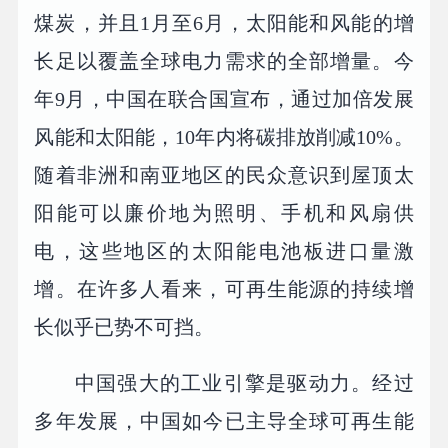
煤炭，并且1月至6月，太阳能和风能的增
长足以覆盖全球电力需求的全部增量。今
年9月，中国在联合国宣布，通过加倍发展
风能和太阳能，10年内将碳排放削减10%。
随着非洲和南亚地区的民众意识到屋顶太
阳能可以廉价地为照明、手机和风扇供
电，这些地区的太阳能电池板进口量激
增。在许多人看来，可再生能源的持续增
长似乎已势不可挡。
中国强大的工业引擎是驱动力。经过
多年发展，中国如今已主导全球可再生能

━━━━

> YOUR TASK: Everything from the line with "阳能可以廉价地为照明、手机和风扇供" through the last line of the data is to be retyped verbatim, with no other text.

> THE ANSWER:
阳能可以廉价地为照明、手机和风扇供
电，这些地区的太阳能电池板进口量激
增。在许多人看来，可再生能源的持续增
长似乎已势不可挡。
中国强大的工业引擎是驱动力。经过
多年发展，中国如今已主导全球可再生能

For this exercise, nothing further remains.